> What you should do:
Only the lines from the start of the data through the line containing "and comprehensive information'" should be written out, exactly as they are, with both ends included and the pictures left out.

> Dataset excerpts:
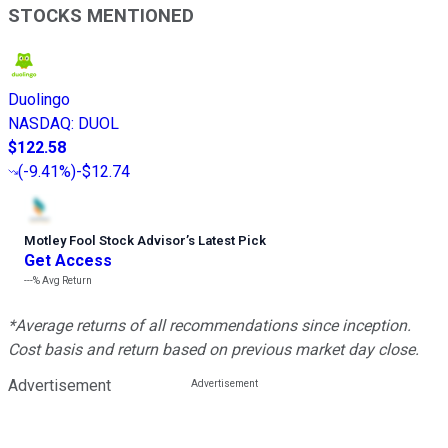
STOCKS MENTIONED
Duolingo
NASDAQ
:
DUOL
$122.58
(
-9.41%
)
-$12.74
Motley Fool Stock Advisor
’
s Latest Pick
Get Access
---%
Avg Return
*Average returns of all recommendations since inception.
Cost basis and return based on previous market day close.
Advertisement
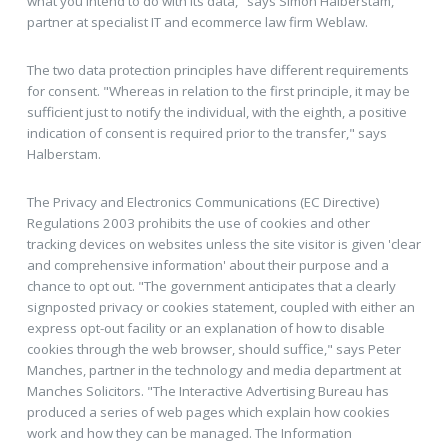
what you intend to do with its data," says Simon Halberstam,
partner at specialist IT and ecommerce law firm Weblaw.
The two data protection principles have different requirements
for consent. "Whereas in relation to the first principle, it may be
sufficient just to notify the individual, with the eighth, a positive
indication of consent is required prior to the transfer," says
Halberstam.
The Privacy and Electronics Communications (EC Directive)
Regulations 2003 prohibits the use of cookies and other
tracking devices on websites unless the site visitor is given 'clear
and comprehensive information' about their purpose and a
chance to opt out. "The government anticipates that a clearly
signposted privacy or cookies statement, coupled with either an
express opt-out facility or an explanation of how to disable
cookies through the web browser, should suffice," says Peter
Manches, partner in the technology and media department at
Manches Solicitors. "The Interactive Advertising Bureau has
produced a series of web pages which explain how cookies
work and how they can be managed. The Information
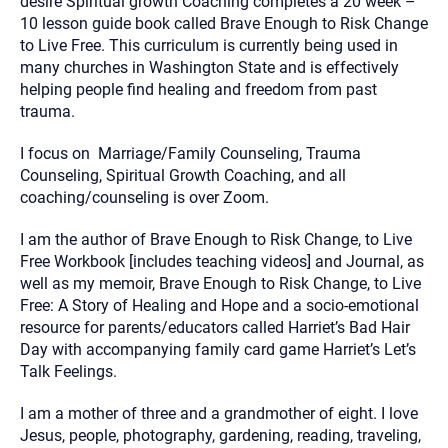
desire Spiritual growth Coaching completes a 20 week –
10 lesson guide book called Brave Enough to Risk Change
to Live Free. This curriculum is currently being used in
many churches in Washington State and is effectively
helping people find healing and freedom from past
trauma.
I focus on Marriage/Family Counseling, Trauma
Counseling, Spiritual Growth Coaching, and all
coaching/counseling is over Zoom.
I am the author of Brave Enough to Risk Change, to Live
Free Workbook [includes teaching videos] and Journal, as
well as my memoir, Brave Enough to Risk Change, to Live
Free: A Story of Healing and Hope and a socio-emotional
resource for parents/educators called Harriet’s Bad Hair
Day with accompanying family card game Harriet’s Let’s
Talk Feelings.
I am a mother of three and a grandmother of eight. I love
Jesus, people, photography, gardening, reading, traveling,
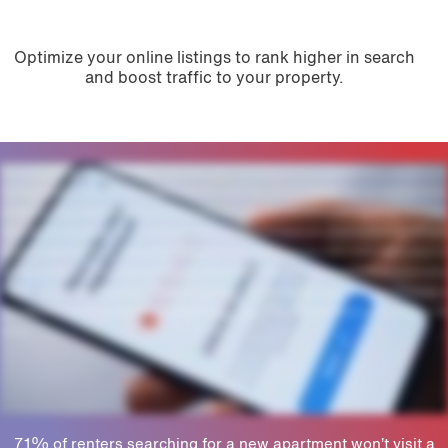
Optimize your online listings to rank higher in search
and boost traffic to your property.
Multifamily marketers like you know a property's online reputation can make or break your ability to secure new leases and renewals. But with reviews and listings scattered across the web,
who has time to manage it all? Grace Hill's powerful reputation management solution helps you monitor, analyze, and respond to online feedback. Plus, our AI tools work around the clock to
spot potential risks, saving you valuable time and protecting your brand. Manage your message. Our unified dashboard makes posting and publishing easy. AI tools and templates speed up
responses, while bulk scheduling and approvals ensure brand consistency. Build trust. If you want to bring bring more prospects on-site, you need a positive first impression online. Grace Hill
helps you boost credibility, attract renters, and increase lead to lease conversions. Protect your brand. Leverage Pulse AI to instantly summarize sentiment and flag risky feedback so you
can address issues before they escalate. Plus, our LBV score measures your online performance against local competitors so you can gauge satisfaction and help your property stand out.
Get found. Don't let incorrect information hold your property back. We offer tools to keep listings accurate so prospects can find you no matter where they search. Or let our specialists do
the heavy lifting to boost local SEO and optimize your listings so your team doesn't have to. Isn't it time to turn your reputation into results? Work with our experts to strengthen your online
brand today.
71% of renters searching for a new apartment won’t visit a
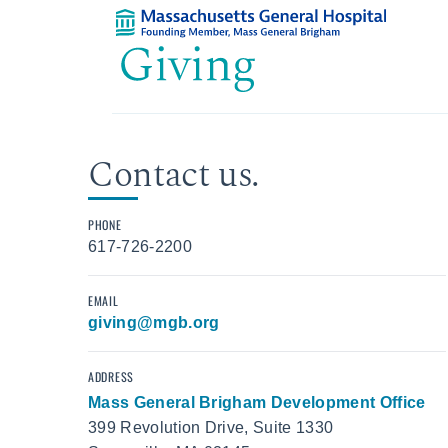
Contact us.
PHONE
617-726-2200
EMAIL
giving@mgb.org
ADDRESS
Mass General Brigham Development Office
399 Revolution Drive, Suite 1330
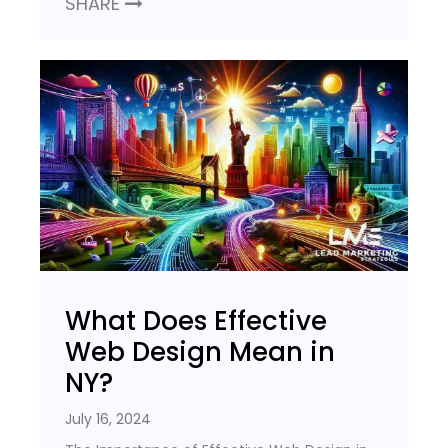
SHARE
What Does Effective
Web Design Mean in
NY?
July 16, 2024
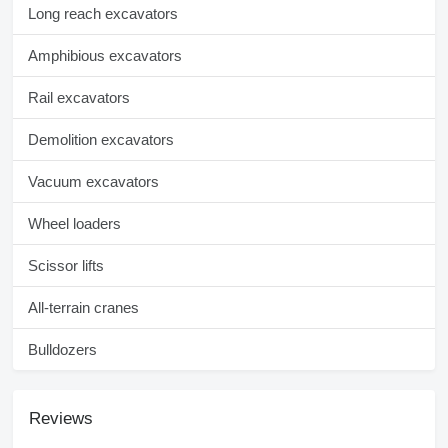
Long reach excavators
Amphibious excavators
Rail excavators
Demolition excavators
Vacuum excavators
Wheel loaders
Scissor lifts
All-terrain cranes
Bulldozers
Reviews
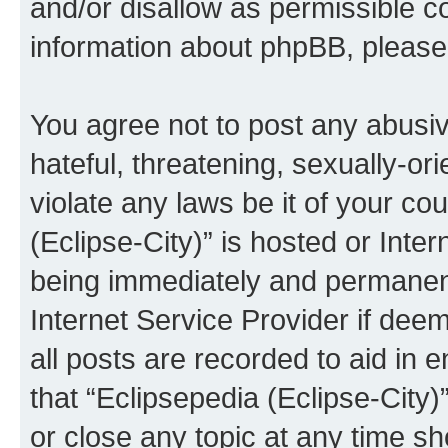
and/or disallow as permissible c
information about phpBB, pleas
You agree not to post any abusiv
hateful, threatening, sexually-or
violate any laws be it of your co
(Eclipse-City)” is hosted or Inte
being immediately and permanentl
Internet Service Provider if dee
all posts are recorded to aid in 
that “Eclipsepedia (Eclipse-City)
or close any topic at any time sh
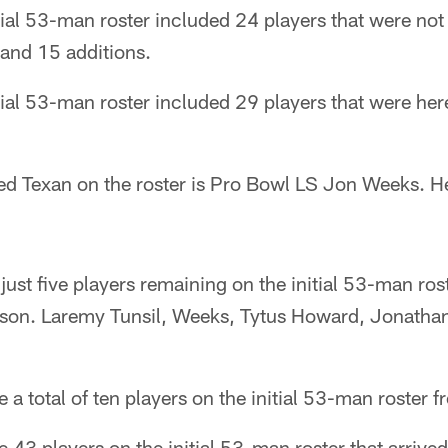
tial 53-man roster included 24 players that were not
 and 15 additions.
tial 53-man roster included 29 players that were he
ed Texan on the roster is Pro Bowl LS Jon Weeks. H
ust five players remaining on the initial 53-man ros
ason. Laremy Tunsil, Weeks, Tytus Howard, Jonath
a total of ten players on the initial 53-man roster f
 43 players on the initial 53-man roster that arrived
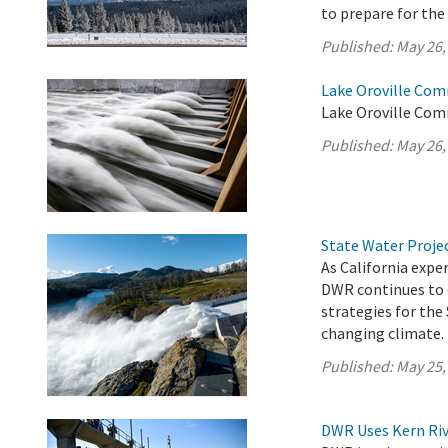
to prepare for th
Published:
May 26,
Lake Oroville Com
Lake Oroville Com
Published:
May 26,
State Water Proje
As California exp
DWR continues to 
strategies for the
changing climate.
Published:
May 25,
DWR Uses Kern Riv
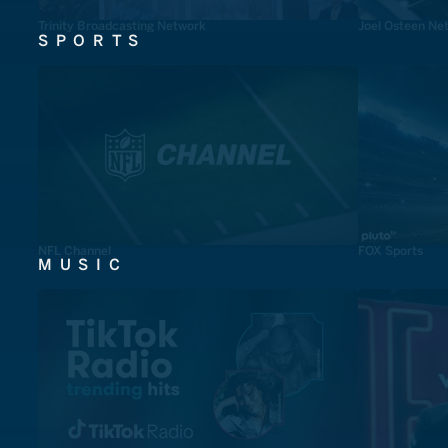
Trinity Broadcasting Network
Joel Osteen Ne
SPORTS
NFL Channel
FOX Sports
MUSIC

> Your solution:
STOCKS MENTIONED
Duolingo
NASDAQ
:
DUOL
$122.58
(
-9.41%
)
-$12.74
Motley Fool Stock Advisor
’
s Latest Pick
Get Access
---%
Avg Return
*Average returns of all recommendations since inception.
Cost basis and return based on previous market day close.
Advertisement
what you intend to do with its data," says Simon Halberstam,
partner at specialist IT and ecommerce law firm Weblaw.
The two data protection principles have different requirements
for consent. "Whereas in relation to the first principle, it may be
sufficient just to notify the individual, with the eighth, a positive
indication of consent is required prior to the transfer," says
Halberstam.
The Privacy and Electronics Communications (EC Directive)
Regulations 2003 prohibits the use of cookies and other
tracking devices on websites unless the site visitor is given 'clear
and comprehensive information' about their purpose and a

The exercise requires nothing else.